(Dataset entries)

━━━━

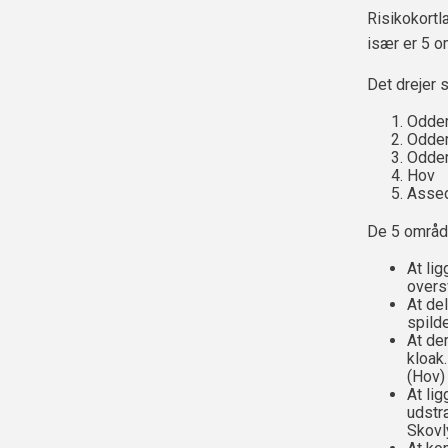
Risikokortl
især er 5 o
Det drejer 
Odder
Odder
Odder
Hov
Assed
De 5 område
At li
over
At de
spild
At de
kloak
(Hov)
At li
udstr
Skovl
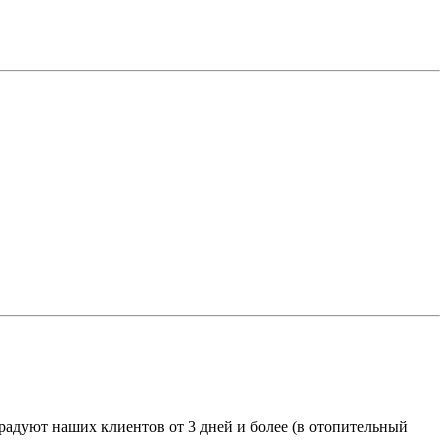
адуют наших клиентов от 3 дней и более (в отопительный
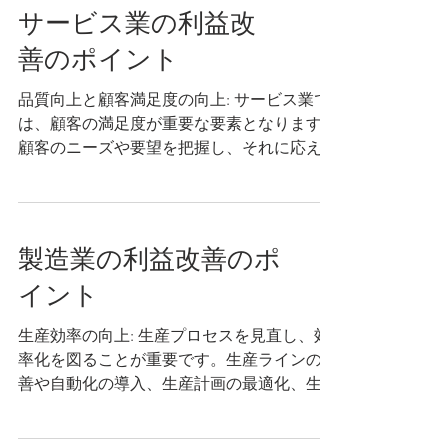
をおすすめします。将来的にその様な...
サービス業の利益改
善のポイント
品質向上と顧客満足度の向上: サービス業で
は、顧客の満足度が重要な要素となります。
顧客のニーズや要望を把握し、それに応える
高品質なサービスを提供することが重要で
す。顧客満足度の向上は、顧客のリピート利
用や口コミにつながり、業績向上に繋がるで
しょう。...
製造業の利益改善のポ
イント
生産効率の向上: 生産プロセスを見直し、効
率化を図ることが重要です。生産ラインの改
善や自動化の導入、生産計画の最適化、生産
設備のメンテナンスなどを行い、生産性を向
上させましょう。これにより、生産コストの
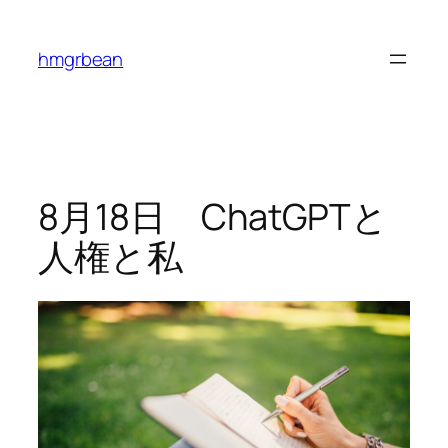
内
容
hmgrbean
を
ス
キ
ッ
プ
8月18日 ChatGPTと
人権と私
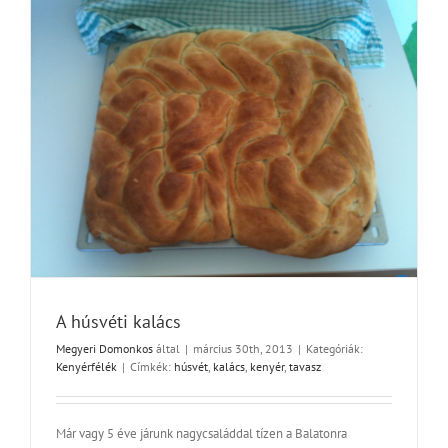
A húsvéti kalács
Megyeri Domonkos
által
|
március 30th, 2013
|
Kategóriák:
Kenyérfélék
|
Címkék:
húsvét
,
kalács
,
kenyér
,
tavasz
Már vagy 5 éve járunk nagycsaláddal tízen a Balatonra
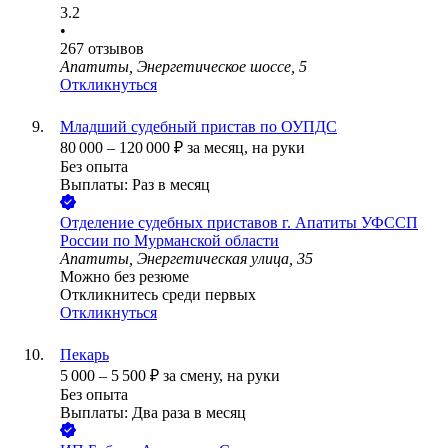
3.2
•
267
отзывов
Апатиты, Энергетическое шоссе, 5
Откликнуться
Младший судебный пристав по ОУПДС
80 000
–
120 000
₽
за месяц,
на руки
Без опыта
Выплаты: Раз в месяц
Отделение судебных приставов г. Апатиты УФССП
России по Мурманской области
Апатиты, Энергетическая улица, 35
Можно без резюме
Откликнитесь среди первых
Откликнуться
Пекарь
5 000
–
5 500
₽
за смену,
на руки
Без опыта
Выплаты: Два раза в месяц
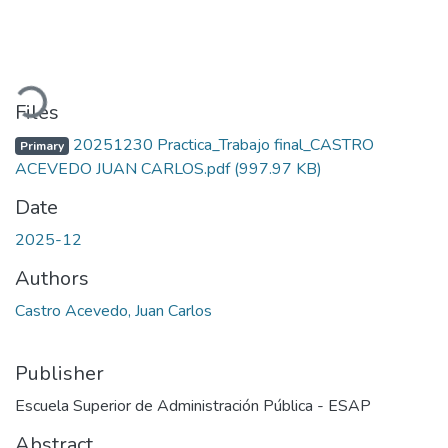
Loading...
Files
20251230 Practica_Trabajo final_CASTRO
Primary
ACEVEDO JUAN CARLOS.pdf
(997.97 KB)
Date
2025-12
Authors
Castro Acevedo, Juan Carlos
Publisher
Escuela Superior de Administración Pública - ESAP
Abstract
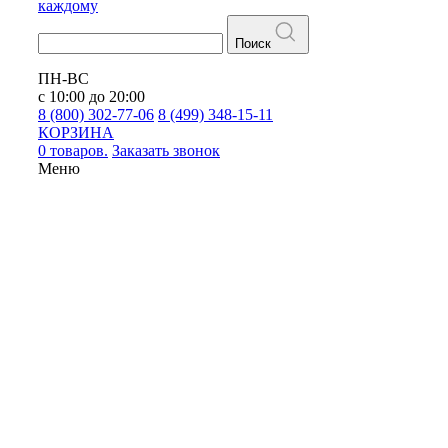
каждому
Поиск
ПН-ВС
с 10:00 до 20:00
8 (800) 302-77-06
8 (499) 348-15-11
КОРЗИНА
0 товаров.
Заказать звонок
Меню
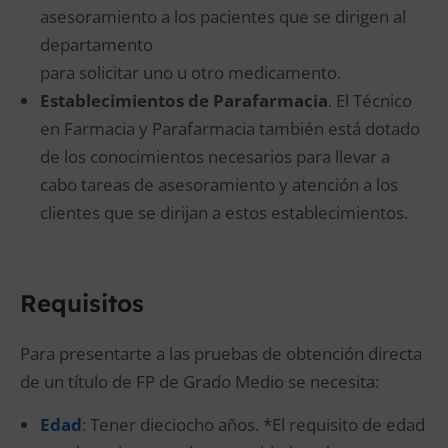
asesoramiento a los pacientes que se dirigen al
departamento
para solicitar uno u otro medicamento.
Establecimientos de Parafarmacia
. El Técnico
en Farmacia y Parafarmacia también está dotado
de los conocimientos necesarios para llevar a
cabo tareas de asesoramiento y atención a los
clientes que se dirijan a estos establecimientos.
Requisitos
Para presentarte a las pruebas de obtención directa
de un título de FP de Grado Medio se necesita:
Edad
: Tener dieciocho años. *El requisito de edad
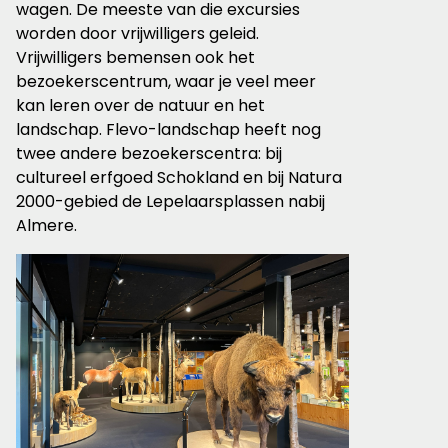
wagen. De meeste van die excursies
worden door vrijwilligers geleid.
Vrijwilligers bemensen ook het
bezoekerscentrum, waar je veel meer
kan leren over de natuur en het
landschap. Flevo-landschap heeft nog
twee andere bezoekerscentra: bij
cultureel erfgoed Schokland en bij Natura
2000-gebied de Lepelaarsplassen nabij
Almere.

━━━━

## INSTRUCTIONS TO FOLLOW
Copy out each line of the records where the string "Апатиты" appears.

## PROBLEM SOLUTION
Апатиты, Энергетическое шоссе, 5
Отделение судебных приставов г. Апатиты УФССП
Апатиты, Энергетическая улица, 35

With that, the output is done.